Information provided:
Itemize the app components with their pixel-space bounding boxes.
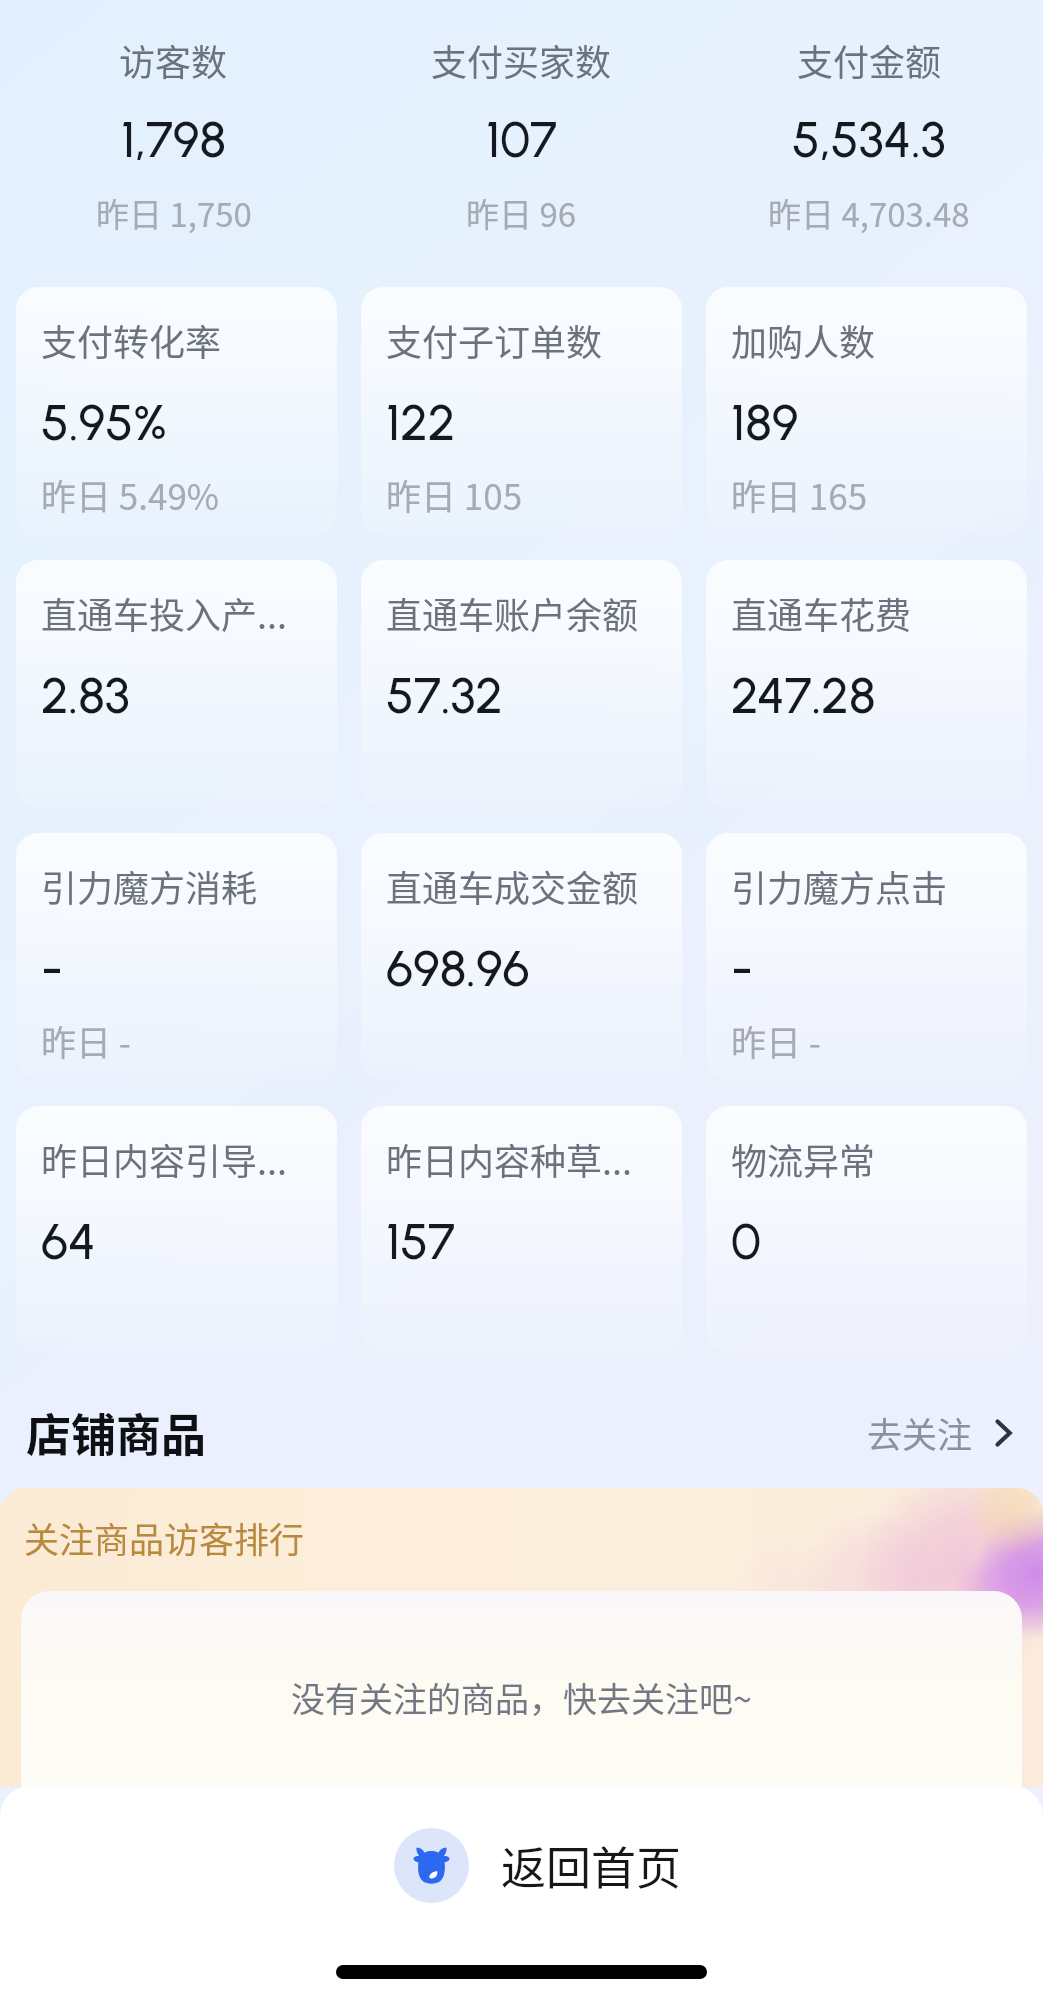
button[interactable]: 直通车投入产... (16, 560, 337, 807)
staticText: 没有关注的商品，快去关注吧~ (291, 1673, 752, 1722)
staticText: 直通车花费 (731, 587, 912, 639)
staticText: 昨日 4,703.48 (768, 189, 970, 237)
button[interactable]: 引力魔方消耗 (16, 833, 337, 1080)
staticText: 返回首页 (501, 1833, 682, 1898)
staticText: 5,534.3 (792, 109, 946, 169)
staticText: 昨日 96 (466, 189, 577, 237)
staticText: 昨日 1,750 (96, 189, 252, 237)
staticText: 店铺商品 (26, 1400, 207, 1465)
button[interactable]: 引力魔方点击 (706, 833, 1027, 1080)
staticText: 157 (386, 1211, 456, 1271)
staticText: 关注商品访客排行 (24, 1512, 305, 1563)
staticText: 昨日 5.49% (41, 469, 220, 520)
staticText: 107 (486, 109, 557, 169)
button[interactable]: Back to home (0, 1827, 1043, 1903)
staticText: 昨日 105 (386, 469, 523, 520)
staticText: 引力魔方点击 (731, 860, 948, 912)
staticText: 昨日 - (731, 1015, 821, 1066)
button[interactable]: 物流异常 (706, 1106, 1027, 1353)
staticText: 64 (41, 1211, 96, 1271)
other: Back to home (411, 1845, 452, 1886)
staticText: - (41, 938, 64, 998)
staticText: 昨日内容种草... (386, 1133, 633, 1185)
staticText: 698.96 (386, 938, 530, 998)
staticText: 1,798 (121, 109, 227, 169)
staticText: 昨日 165 (731, 469, 868, 520)
staticText: 支付金额 (797, 34, 942, 86)
staticText: 247.28 (731, 665, 876, 725)
button[interactable]: 支付子订单数 (361, 287, 682, 534)
button[interactable]: 访客数 (0, 34, 347, 237)
staticText: 0 (731, 1211, 761, 1271)
staticText: 122 (386, 392, 456, 452)
staticText: 直通车投入产... (41, 587, 288, 639)
staticText: 昨日 - (41, 1015, 131, 1066)
staticText: 2.83 (41, 665, 130, 725)
staticText: 189 (731, 392, 799, 452)
staticText: 物流异常 (731, 1133, 876, 1185)
button[interactable]: 支付买家数 (347, 34, 695, 237)
staticText: 57.32 (386, 665, 503, 725)
button[interactable]: 去关注 (867, 1407, 1013, 1458)
button[interactable]: 支付金额 (695, 34, 1043, 237)
button[interactable]: 直通车账户余额 (361, 560, 682, 807)
staticText: 加购人数 (731, 314, 876, 366)
staticText: 支付子订单数 (386, 314, 603, 366)
staticText: - (731, 938, 754, 998)
button[interactable]: 加购人数 (706, 287, 1027, 534)
staticText: 直通车账户余额 (386, 587, 639, 639)
staticText: 支付买家数 (431, 34, 612, 86)
staticText: 引力魔方消耗 (41, 860, 258, 912)
staticText: 支付转化率 (41, 314, 222, 366)
staticText: 访客数 (119, 34, 228, 86)
staticText: 5.95% (41, 392, 167, 452)
button[interactable]: 昨日内容种草... (361, 1106, 682, 1353)
button[interactable]: 直通车花费 (706, 560, 1027, 807)
staticText: 去关注 (867, 1407, 973, 1458)
button[interactable]: 昨日内容引导... (16, 1106, 337, 1353)
staticText: 昨日内容引导... (41, 1133, 288, 1185)
button[interactable]: 支付转化率 (16, 287, 337, 534)
staticText: 直通车成交金额 (386, 860, 639, 912)
button[interactable]: 直通车成交金额 (361, 833, 682, 1080)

Assignment: Please copy out each line of the material that holds the string "加购人数".

Expected answer:
staticText: 加购人数 (731, 314, 876, 366)
button[interactable]: 加购人数 (706, 287, 1027, 534)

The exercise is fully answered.